(Beginning of DATA LISTING)
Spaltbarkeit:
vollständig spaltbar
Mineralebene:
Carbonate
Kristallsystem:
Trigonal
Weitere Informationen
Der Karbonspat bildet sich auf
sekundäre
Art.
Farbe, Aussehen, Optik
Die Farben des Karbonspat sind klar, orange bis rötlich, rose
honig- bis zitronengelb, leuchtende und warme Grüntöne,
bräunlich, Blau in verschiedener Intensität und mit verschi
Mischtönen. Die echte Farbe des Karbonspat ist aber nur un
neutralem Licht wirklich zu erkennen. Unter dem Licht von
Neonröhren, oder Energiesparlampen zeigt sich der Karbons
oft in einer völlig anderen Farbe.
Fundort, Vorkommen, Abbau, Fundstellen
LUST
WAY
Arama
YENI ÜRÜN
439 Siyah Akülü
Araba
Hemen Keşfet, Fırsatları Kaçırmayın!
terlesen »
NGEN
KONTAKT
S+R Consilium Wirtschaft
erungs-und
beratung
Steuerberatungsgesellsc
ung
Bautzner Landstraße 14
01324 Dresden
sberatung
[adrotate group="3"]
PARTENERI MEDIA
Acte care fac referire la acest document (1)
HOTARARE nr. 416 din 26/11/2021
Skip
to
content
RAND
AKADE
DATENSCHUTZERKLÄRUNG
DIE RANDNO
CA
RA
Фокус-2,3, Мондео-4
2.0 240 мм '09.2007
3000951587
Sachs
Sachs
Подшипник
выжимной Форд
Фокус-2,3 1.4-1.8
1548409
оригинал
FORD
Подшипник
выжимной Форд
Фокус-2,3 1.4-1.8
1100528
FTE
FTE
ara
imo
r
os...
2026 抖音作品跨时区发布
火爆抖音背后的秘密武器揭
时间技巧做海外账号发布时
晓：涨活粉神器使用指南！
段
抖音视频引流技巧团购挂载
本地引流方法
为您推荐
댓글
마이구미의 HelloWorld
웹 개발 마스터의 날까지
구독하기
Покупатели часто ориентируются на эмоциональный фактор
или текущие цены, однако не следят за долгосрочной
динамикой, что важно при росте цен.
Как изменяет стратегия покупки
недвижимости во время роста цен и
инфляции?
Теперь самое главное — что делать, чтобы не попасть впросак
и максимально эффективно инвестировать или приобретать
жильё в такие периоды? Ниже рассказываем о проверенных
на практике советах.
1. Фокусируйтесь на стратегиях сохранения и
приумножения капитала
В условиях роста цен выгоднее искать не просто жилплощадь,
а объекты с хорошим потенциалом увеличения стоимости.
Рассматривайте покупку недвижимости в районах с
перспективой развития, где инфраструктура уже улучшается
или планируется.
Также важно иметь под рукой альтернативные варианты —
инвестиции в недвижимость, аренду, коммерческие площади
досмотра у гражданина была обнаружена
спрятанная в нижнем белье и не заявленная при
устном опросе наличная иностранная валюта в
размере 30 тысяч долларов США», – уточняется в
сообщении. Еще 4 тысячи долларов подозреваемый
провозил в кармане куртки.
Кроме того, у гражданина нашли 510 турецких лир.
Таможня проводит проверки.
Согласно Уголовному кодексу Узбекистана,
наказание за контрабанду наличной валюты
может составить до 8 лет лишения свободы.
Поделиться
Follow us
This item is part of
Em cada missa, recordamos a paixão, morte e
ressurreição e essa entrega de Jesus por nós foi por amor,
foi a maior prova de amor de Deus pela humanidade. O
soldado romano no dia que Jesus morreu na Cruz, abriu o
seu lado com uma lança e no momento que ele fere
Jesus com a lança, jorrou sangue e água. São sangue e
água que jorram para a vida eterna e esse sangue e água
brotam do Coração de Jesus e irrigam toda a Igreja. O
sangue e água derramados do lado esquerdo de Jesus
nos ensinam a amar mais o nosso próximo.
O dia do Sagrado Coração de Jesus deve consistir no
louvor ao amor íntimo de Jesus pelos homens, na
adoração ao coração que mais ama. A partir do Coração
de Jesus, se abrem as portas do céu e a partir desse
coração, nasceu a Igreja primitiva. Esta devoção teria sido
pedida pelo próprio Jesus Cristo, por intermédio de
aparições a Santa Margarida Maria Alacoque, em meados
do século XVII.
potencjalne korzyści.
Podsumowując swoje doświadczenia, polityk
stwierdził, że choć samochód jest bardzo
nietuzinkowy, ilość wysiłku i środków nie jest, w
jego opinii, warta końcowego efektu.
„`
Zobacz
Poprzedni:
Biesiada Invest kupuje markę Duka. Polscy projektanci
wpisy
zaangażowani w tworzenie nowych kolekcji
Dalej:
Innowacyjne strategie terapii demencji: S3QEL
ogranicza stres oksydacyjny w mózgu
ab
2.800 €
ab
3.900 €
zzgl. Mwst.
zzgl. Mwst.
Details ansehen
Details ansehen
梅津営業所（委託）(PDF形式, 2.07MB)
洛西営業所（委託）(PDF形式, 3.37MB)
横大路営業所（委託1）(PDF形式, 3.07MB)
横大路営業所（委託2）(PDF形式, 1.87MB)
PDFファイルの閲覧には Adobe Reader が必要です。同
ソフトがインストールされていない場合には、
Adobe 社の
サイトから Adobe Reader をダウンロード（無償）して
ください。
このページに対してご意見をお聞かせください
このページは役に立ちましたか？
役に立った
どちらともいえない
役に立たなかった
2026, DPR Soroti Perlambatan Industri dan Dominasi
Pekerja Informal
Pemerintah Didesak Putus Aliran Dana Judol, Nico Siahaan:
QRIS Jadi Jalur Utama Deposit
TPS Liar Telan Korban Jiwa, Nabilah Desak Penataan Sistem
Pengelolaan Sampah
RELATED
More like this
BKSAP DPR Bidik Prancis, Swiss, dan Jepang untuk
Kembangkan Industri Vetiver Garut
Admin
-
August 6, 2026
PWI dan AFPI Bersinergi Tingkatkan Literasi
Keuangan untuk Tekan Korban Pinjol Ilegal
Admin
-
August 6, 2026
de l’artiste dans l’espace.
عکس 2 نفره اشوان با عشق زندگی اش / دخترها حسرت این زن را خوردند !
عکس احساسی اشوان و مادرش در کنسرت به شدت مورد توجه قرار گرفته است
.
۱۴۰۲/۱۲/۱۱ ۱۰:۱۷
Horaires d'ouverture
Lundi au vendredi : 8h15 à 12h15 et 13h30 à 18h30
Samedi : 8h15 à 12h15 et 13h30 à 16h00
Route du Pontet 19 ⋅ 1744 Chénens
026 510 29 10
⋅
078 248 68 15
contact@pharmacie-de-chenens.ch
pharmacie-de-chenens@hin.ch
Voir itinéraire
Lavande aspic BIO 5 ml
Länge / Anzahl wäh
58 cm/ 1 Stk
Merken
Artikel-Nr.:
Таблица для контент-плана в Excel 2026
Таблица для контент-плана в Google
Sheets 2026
(End of DATA LISTING)
[ACTIVITY] Take the lines above from the one containing "жильё в такие" down to the one containing "Также важно иметь", and transcribe them exactly, both ends included.

[ANSWER SPACE]
жильё в такие периоды? Ниже рассказываем о проверенных
на практике советах.
1. Фокусируйтесь на стратегиях сохранения и
приумножения капитала
В условиях роста цен выгоднее искать не просто жилплощадь,
а объекты с хорошим потенциалом увеличения стоимости.
Рассматривайте покупку недвижимости в районах с
перспективой развития, где инфраструктура уже улучшается
или планируется.
Также важно иметь под рукой альтернативные варианты —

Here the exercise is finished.